→ **What you need to do**
Using the records below, write out again exactly the lines that begin at the line containing "QuimicaCristiana" and end at the line containing "Enamorate YA!", and no other lines.

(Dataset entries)
########################################
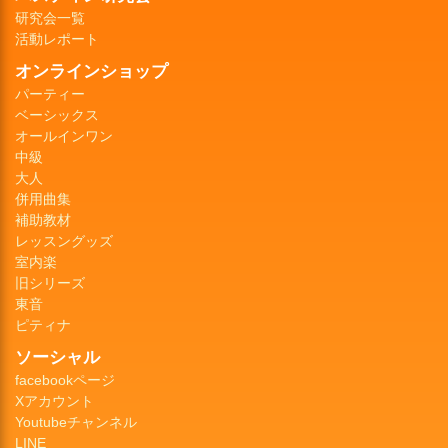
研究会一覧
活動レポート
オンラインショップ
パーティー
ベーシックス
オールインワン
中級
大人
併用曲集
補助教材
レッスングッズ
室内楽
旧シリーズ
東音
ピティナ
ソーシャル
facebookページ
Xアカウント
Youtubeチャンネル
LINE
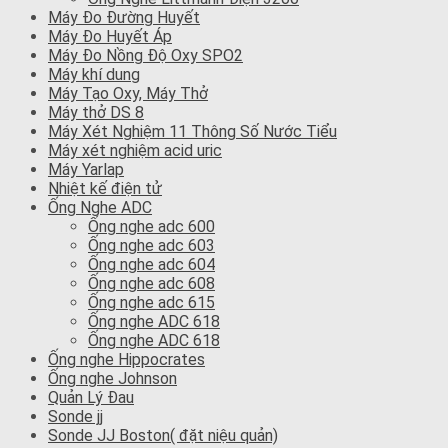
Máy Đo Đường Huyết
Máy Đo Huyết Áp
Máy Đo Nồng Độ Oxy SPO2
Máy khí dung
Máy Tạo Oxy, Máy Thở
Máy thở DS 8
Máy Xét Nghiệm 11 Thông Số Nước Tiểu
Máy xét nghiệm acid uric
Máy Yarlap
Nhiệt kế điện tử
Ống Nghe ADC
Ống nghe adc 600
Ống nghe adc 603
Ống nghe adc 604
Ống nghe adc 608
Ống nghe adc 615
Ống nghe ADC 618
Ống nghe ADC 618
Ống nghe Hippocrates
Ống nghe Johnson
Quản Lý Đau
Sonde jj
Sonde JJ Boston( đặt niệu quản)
########################################
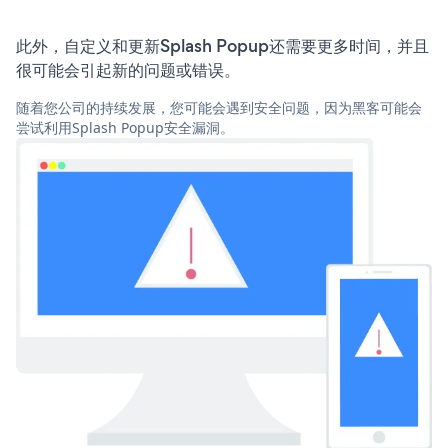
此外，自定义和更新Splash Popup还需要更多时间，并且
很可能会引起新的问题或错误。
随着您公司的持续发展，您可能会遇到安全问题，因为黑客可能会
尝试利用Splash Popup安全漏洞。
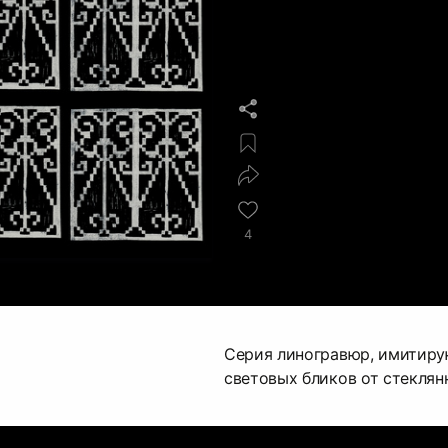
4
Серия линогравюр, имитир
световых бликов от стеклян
########################################
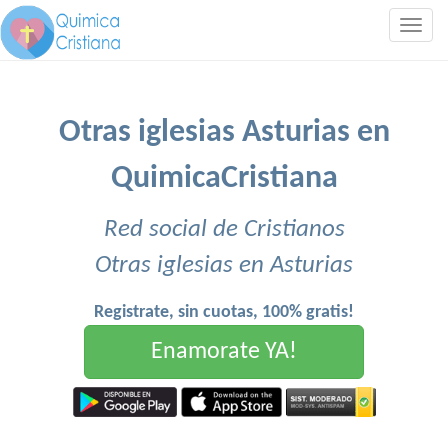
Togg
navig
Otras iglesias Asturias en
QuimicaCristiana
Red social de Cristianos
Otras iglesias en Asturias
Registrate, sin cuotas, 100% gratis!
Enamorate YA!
########################################
→ **Result below**
QuimicaCristiana
Red social de Cristianos
Otras iglesias en Asturias
Registrate, sin cuotas, 100% gratis!
Enamorate YA!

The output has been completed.